Posts: 4,655
Threads: 1,498
Joined: Sep 2016
i think all that is needed is a sort key function for this. i want to have a list of files sorted in a numeric way so that: Output: python-3.4.0-foo.gz
python-3.4.1-foo.gz
python-3.4.10-foo.gz
python-3.4.2-foo.gz
python-3.4.3-foo.gz
python-3.4.4-foo.gz
python-3.4.5-foo.gz
python-3.4.6-foo.gz
python-3.4.7-foo.gz
python-3.4.8-foo.gz
python-3.4.9-foo.gz
python-3.5.0-foo.gz
python-3.5.1-foo.gz
python-3.5.2-foo.gz
python-3.5.3-foo.gz
python-3.5.4-foo.gz
python-3.5.5-foo.gz
python-3.5.6-foo.gz
python-3.5.7-foo.gz
gets sorted like: Output: python-3.4.0-foo.gz
python-3.4.1-foo.gz
python-3.4.2-foo.gz
python-3.4.3-foo.gz
python-3.4.4-foo.gz
python-3.4.5-foo.gz
python-3.4.6-foo.gz
python-3.4.7-foo.gz
python-3.4.8-foo.gz
python-3.4.9-foo.gz
python-3.4.10-foo.gz
python-3.5.0-foo.gz
python-3.5.1-foo.gz
python-3.5.2-foo.gz
python-3.5.3-foo.gz
python-3.5.4-foo.gz
python-3.5.5-foo.gz
python-3.5.6-foo.gz
python-3.5.7-foo.gz
anyone know of code that can do this?
Tradition is peer pressure from dead people
What do you call someone who speaks three languages? Trilingual. Two languages? Bilingual. One language?
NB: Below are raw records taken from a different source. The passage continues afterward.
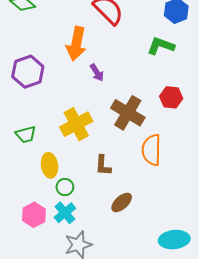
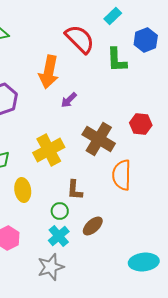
green L-shape: (161, 46) -> (117, 60), moved, turned -112
purple arrow: (97, 73) -> (69, 100), turned 78
green circle: (65, 187) -> (60, 211), moved
cyan cross: (65, 213) -> (59, 236), moved

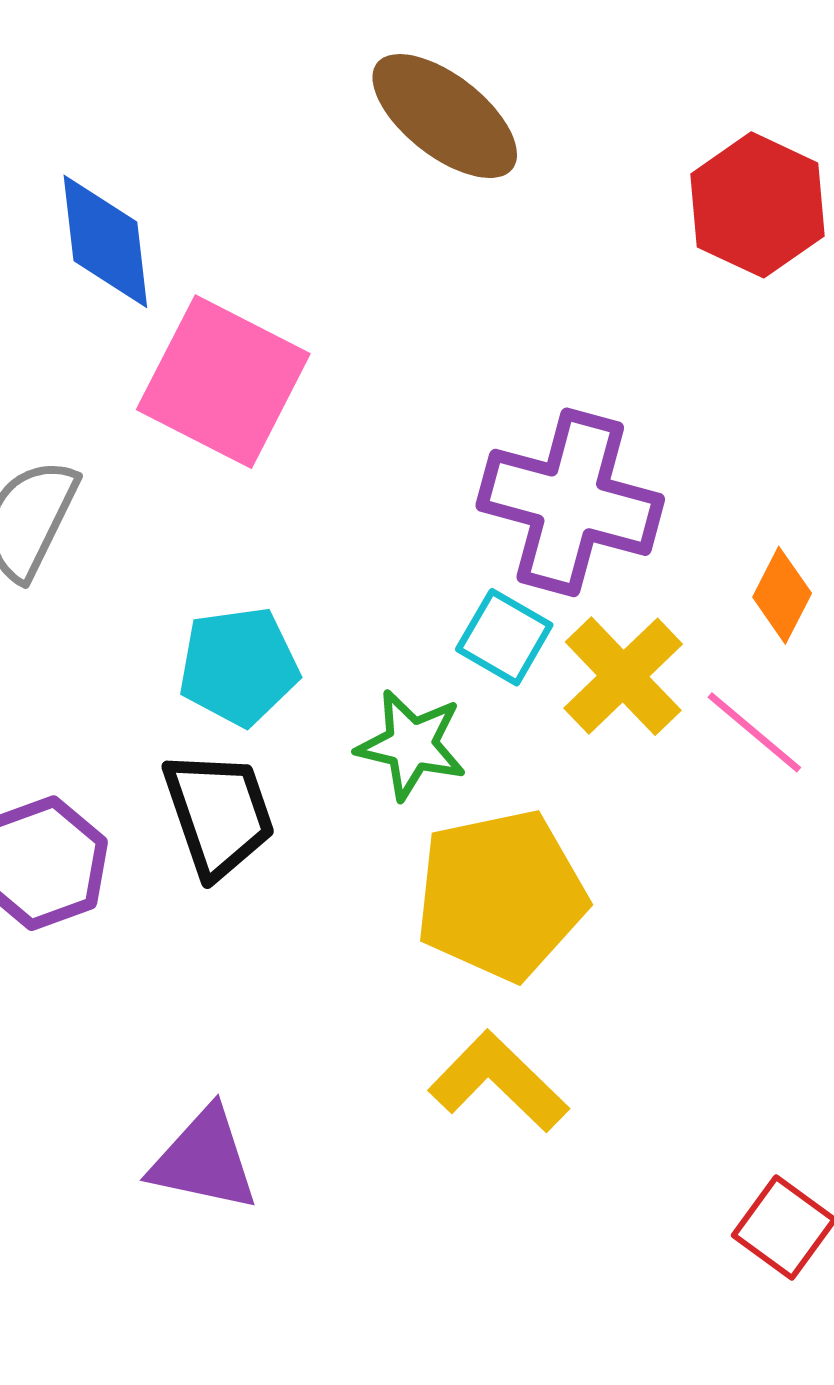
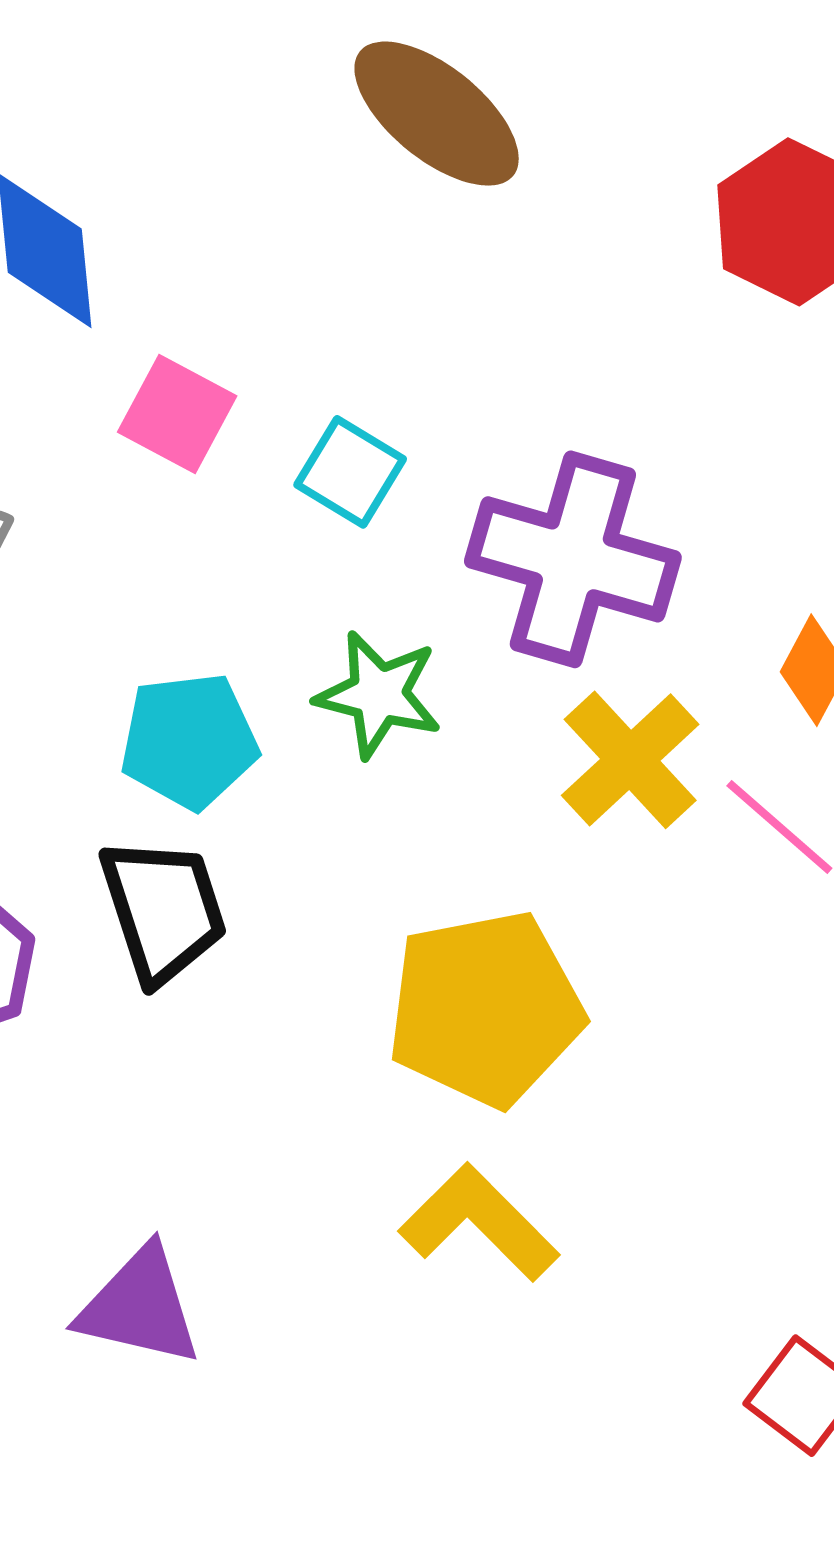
pink square: (223, 382) -> (177, 414), size x0.6
cyan square: (504, 637) -> (350, 472), moved
green star: (411, 745) -> (379, 694), moved

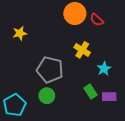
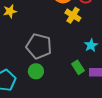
yellow cross: (82, 50) -> (73, 15), moved

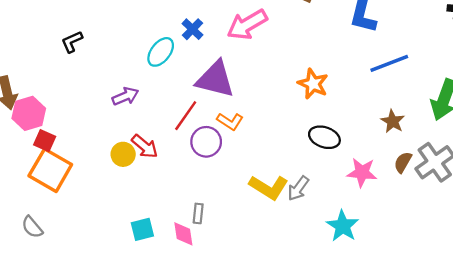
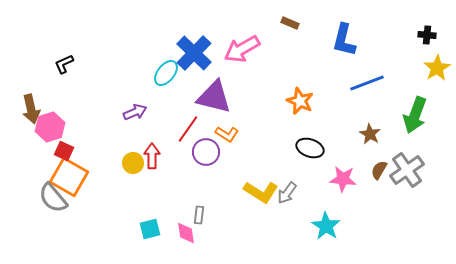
blue cross: (192, 29) -> (194, 53), size x1.8
black L-shape: (72, 42) -> (64, 64), moved
red arrow: (145, 146) -> (152, 156), turned -130
gray semicircle: (32, 227) -> (53, 198), moved, size x1.5

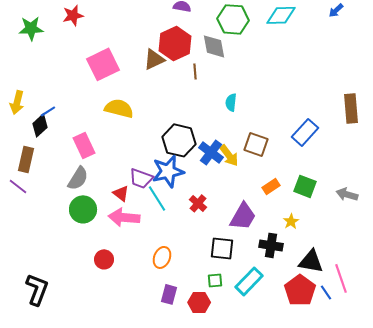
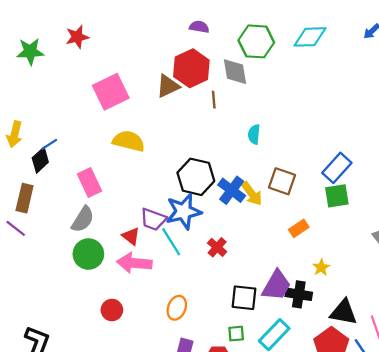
green square: (305, 186) -> (337, 196), moved, turned -30
purple trapezoid: (243, 216) -> (276, 285), moved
American.
Posts: 1,950
Threads: 8
Joined: Jun 2018
Something like this:
lst = ['python-3.4.0-foo.gz',
'python-3.4.1-foo.gz',
'python-3.4.10-foo.gz',
'python-3.4.2-foo.gz',
'python-3.4.3-foo.gz',
'python-3.4.4-foo.gz',
'python-3.4.5-foo.gz',
'python-3.4.6-foo.gz',
'python-3.4.7-foo.gz',
'python-3.4.8-foo.gz',
'python-3.4.9-foo.gz',
'python-3.5.0-foo.gz',
'python-3.5.1-foo.gz',
'python-3.5.2-foo.gz',
'python-3.5.3-foo.gz',
'python-3.5.4-foo.gz',
'python-3.5.5-foo.gz',
'python-3.5.6-foo.gz',
'python-3.5.7-foo.gz']
def by_version(row):
return [int(num) for num in row.split('-')[1].split('.')]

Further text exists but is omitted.